Give back the whole listing word for word and skip each picture.

☆ ☆ ☆ ☆ ☆

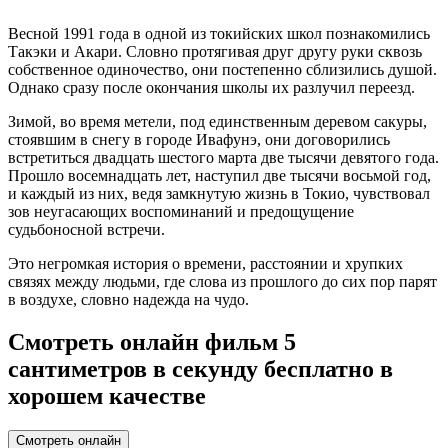
Весной 1991 года в одной из токийских школ познакомились
Такэки и Акари. Словно протягивая друг другу руки сквозь
собственное одиночество, они постепенно сблизились душой.
Однако сразу после окончания школы их разлучил переезд.
Зимой, во время метели, под единственным деревом сакуры,
стоявшим в снегу в городе Ивафунэ, они договорились
встретиться двадцать шестого марта две тысячи девятого года.
Прошло восемнадцать лет, наступил две тысячи восьмой год,
и каждый из них, ведя замкнутую жизнь в Токио, чувствовал
зов неугасающих воспоминаний и предощущение
судьбоносной встречи.
Это негромкая история о времени, расстоянии и хрупких
связях между людьми, где слова из прошлого до сих пор парят
в воздухе, словно надежда на чудо.
Смотреть онлайн фильм 5
сантиметров в секунду бесплатно в
хорошем качестве
Смотреть онлайн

☆ ☆ ☆ ☆ ☆

→ **Completed task**:
Весной 1991 года в одной из токийских школ познакомились
Такэки и Акари. Словно протягивая друг другу руки сквозь
собственное одиночество, они постепенно сблизились душой.
Однако сразу после окончания школы их разлучил переезд.
Зимой, во время метели, под единственным деревом сакуры,
стоявшим в снегу в городе Ивафунэ, они договорились
встретиться двадцать шестого марта две тысячи девятого года.
Прошло восемнадцать лет, наступил две тысячи восьмой год,
и каждый из них, ведя замкнутую жизнь в Токио, чувствовал
зов неугасающих воспоминаний и предощущение
судьбоносной встречи.
Это негромкая история о времени, расстоянии и хрупких
связях между людьми, где слова из прошлого до сих пор парят
в воздухе, словно надежда на чудо.
Смотреть онлайн фильм 5
сантиметров в секунду бесплатно в
хорошем качестве
Смотреть онлайн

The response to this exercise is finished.